Start of Data records
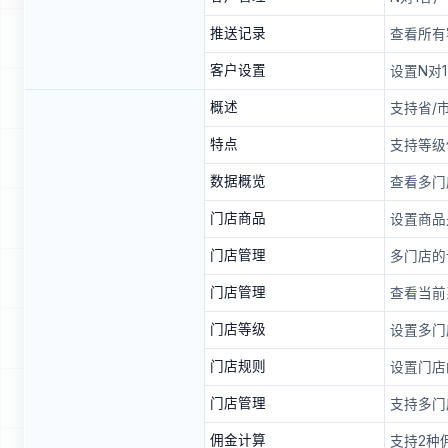
推送记录
查看所有
客户设置
设置N对
概述
支持省/
特点
支持等级
数据概览
查看多门
门店商品
设置商品
门店管理
多门店的
门店管理
查看当前
门店等级
设置多门
门店规则
设置门店
门店管理
支持多门
佣金计算
支持2种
End of Data records
● **Assignment**:
Give all of the material again, exactly, apart from the pictures.

● **Exercise output**:
推送记录
查看所有
客户设置
设置N对
概述
支持省/
特点
支持等级
数据概览
查看多门
门店商品
设置商品
门店管理
多门店的
门店管理
查看当前
门店等级
设置多门
门店规则
设置门店
门店管理
支持多门
佣金计算
支持2种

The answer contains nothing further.